Omit the images. Copy each entry word for word.

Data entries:
^^^^^^^^^^^^^^^^

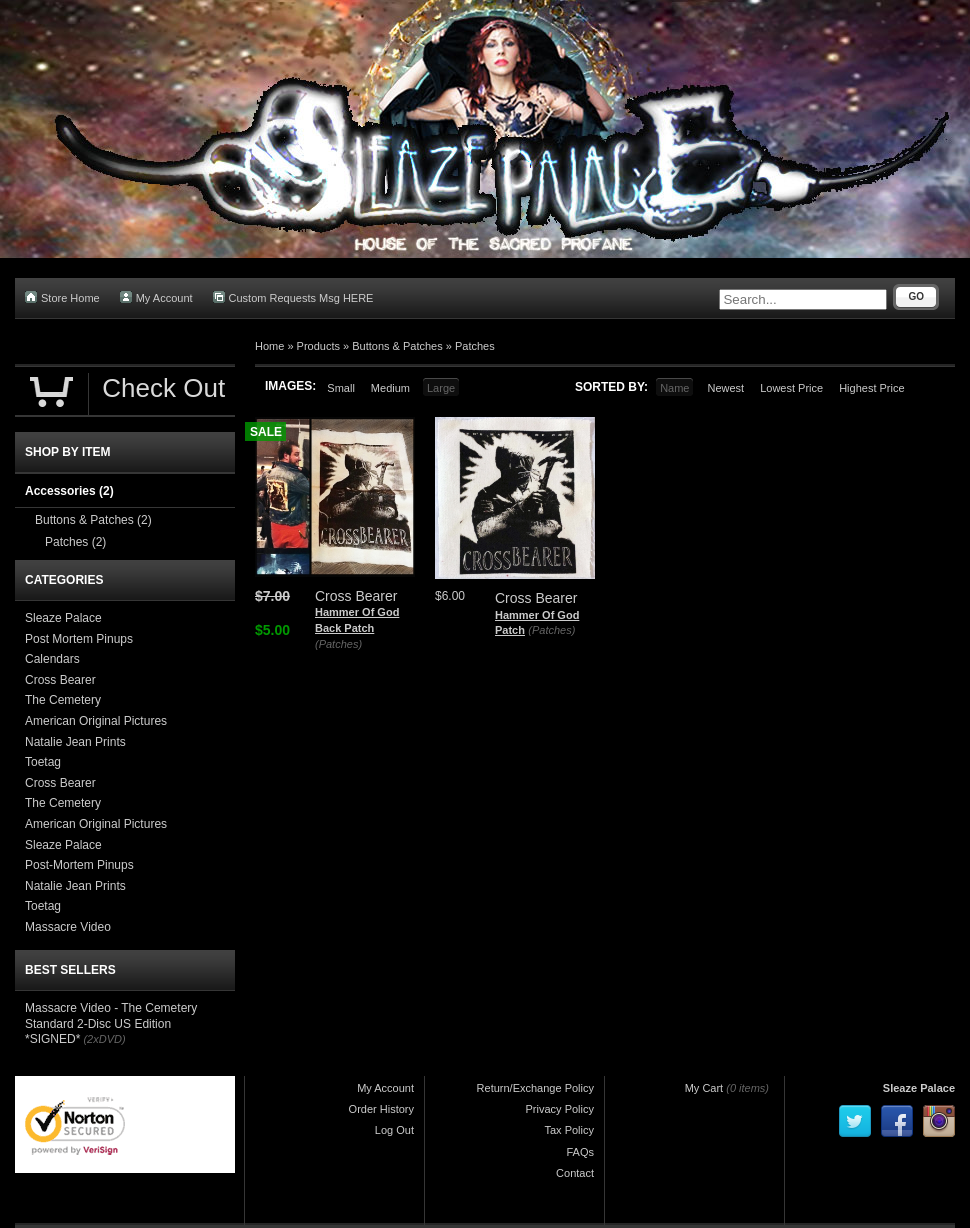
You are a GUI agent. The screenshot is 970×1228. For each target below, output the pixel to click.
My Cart (704, 1088)
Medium (390, 388)
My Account (156, 297)
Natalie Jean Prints (75, 742)
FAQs (580, 1152)
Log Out (394, 1130)
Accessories (69, 491)
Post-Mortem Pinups (79, 865)
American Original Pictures (96, 721)
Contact (575, 1173)
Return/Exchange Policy (535, 1088)
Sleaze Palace (63, 618)
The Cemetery (63, 700)
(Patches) (338, 644)
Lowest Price (791, 388)
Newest (725, 388)
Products (318, 346)
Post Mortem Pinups (79, 639)
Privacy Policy (560, 1109)
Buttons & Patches (397, 346)
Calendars (52, 659)
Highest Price (871, 388)
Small (341, 388)
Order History (381, 1109)
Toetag (43, 762)
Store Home (62, 297)
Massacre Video (68, 927)
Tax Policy (569, 1130)
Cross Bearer (60, 680)
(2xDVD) (104, 1039)
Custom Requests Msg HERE (293, 297)
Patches (475, 346)
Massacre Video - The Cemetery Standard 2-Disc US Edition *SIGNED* (111, 1023)
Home (269, 346)
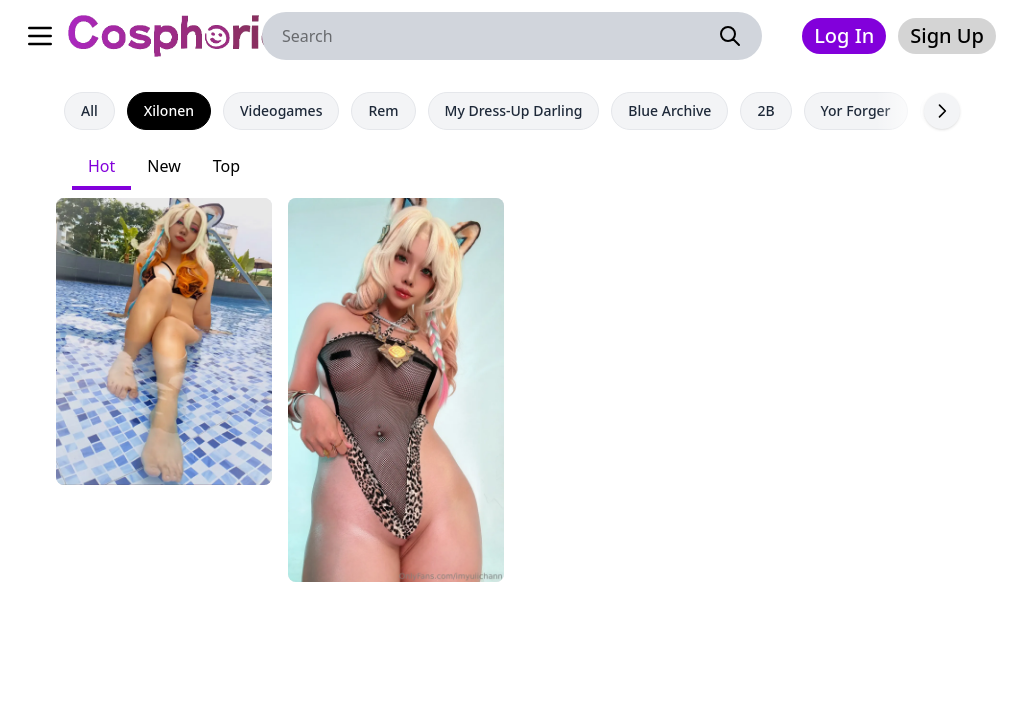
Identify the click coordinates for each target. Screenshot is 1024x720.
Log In (844, 35)
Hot (101, 166)
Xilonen (169, 110)
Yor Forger (856, 110)
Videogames (281, 110)
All (89, 110)
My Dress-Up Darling (514, 110)
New (163, 166)
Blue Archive (669, 110)
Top (226, 166)
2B (765, 110)
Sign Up (947, 35)
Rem (383, 110)
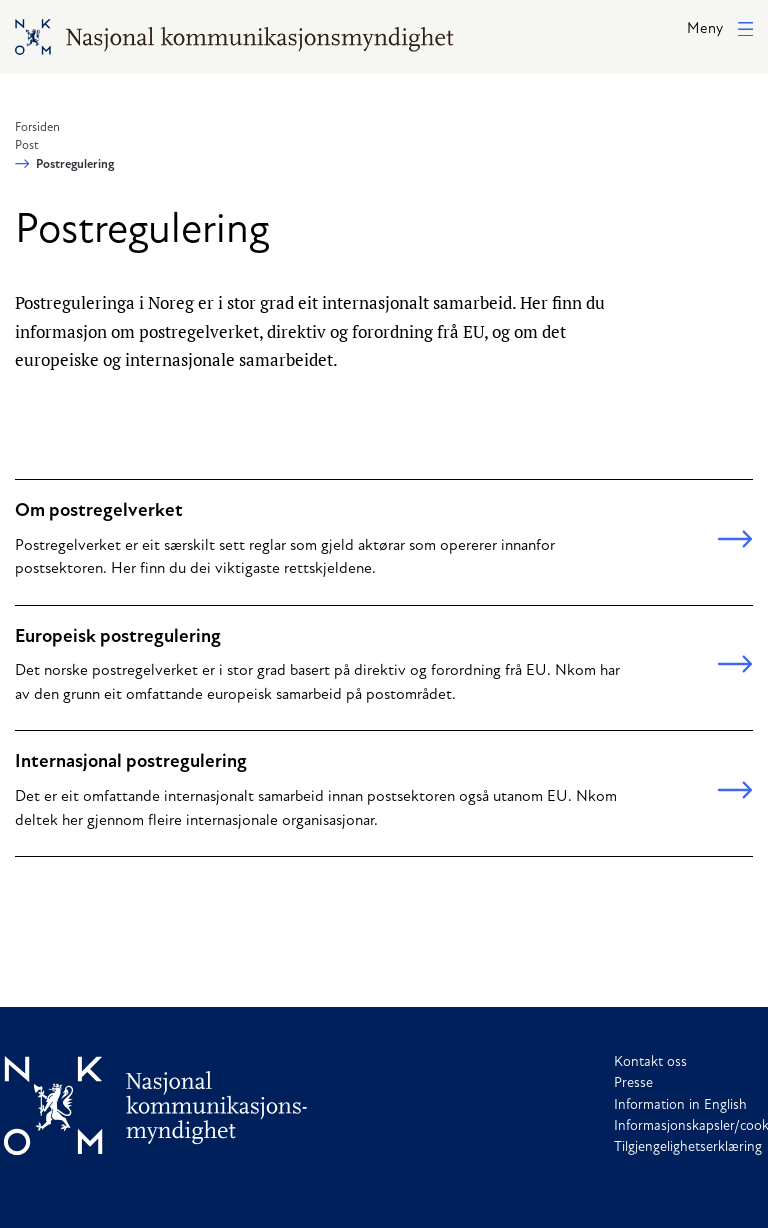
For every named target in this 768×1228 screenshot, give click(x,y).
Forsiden (37, 128)
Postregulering (75, 165)
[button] (720, 30)
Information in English (680, 1105)
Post (27, 146)
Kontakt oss (650, 1062)
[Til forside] (156, 1105)
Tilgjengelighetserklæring (688, 1147)
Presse (633, 1083)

^^^^^^^^^^^^^^^^

▶ **Answer below**:
You are a GUI agent. The screenshot is 970×1228. For each target below, output the pixel to click.
My Cart (704, 1088)
Medium (390, 388)
My Account (156, 297)
Natalie Jean Prints (75, 742)
FAQs (580, 1152)
Log Out (394, 1130)
Accessories (69, 491)
Post-Mortem Pinups (79, 865)
American Original Pictures (96, 721)
Contact (575, 1173)
Return/Exchange Policy (535, 1088)
Sleaze Palace (63, 618)
The Cemetery (63, 700)
(Patches) (338, 644)
Lowest Price (791, 388)
Newest (725, 388)
Products (318, 346)
Post Mortem Pinups (79, 639)
Privacy Policy (560, 1109)
Buttons & Patches (397, 346)
Calendars (52, 659)
Highest Price (871, 388)
Small (341, 388)
Order History (381, 1109)
Toetag (43, 762)
Store Home (62, 297)
Massacre Video (68, 927)
Tax Policy (569, 1130)
Cross Bearer (60, 680)
(2xDVD) (104, 1039)
Custom Requests Msg HERE (293, 297)
Patches (475, 346)
Massacre Video - The Cemetery Standard 2-Disc US Edition *SIGNED* (111, 1023)
Home (269, 346)
Identify the click coordinates for each target. Screenshot is 1024x720.
Log In (844, 35)
Hot (101, 166)
Xilonen (169, 110)
Yor Forger (856, 110)
Videogames (281, 110)
All (89, 110)
My Dress-Up Darling (514, 110)
New (163, 166)
Blue Archive (669, 110)
Top (226, 166)
2B (765, 110)
Sign Up (947, 35)
Rem (383, 110)
For every named target in this 768×1228 screenshot, give click(x,y).
Forsiden (37, 128)
Postregulering (75, 165)
[button] (720, 30)
Information in English (680, 1105)
Post (27, 146)
Kontakt oss (650, 1062)
[Til forside] (156, 1105)
Tilgjengelighetserklæring (688, 1147)
Presse (633, 1083)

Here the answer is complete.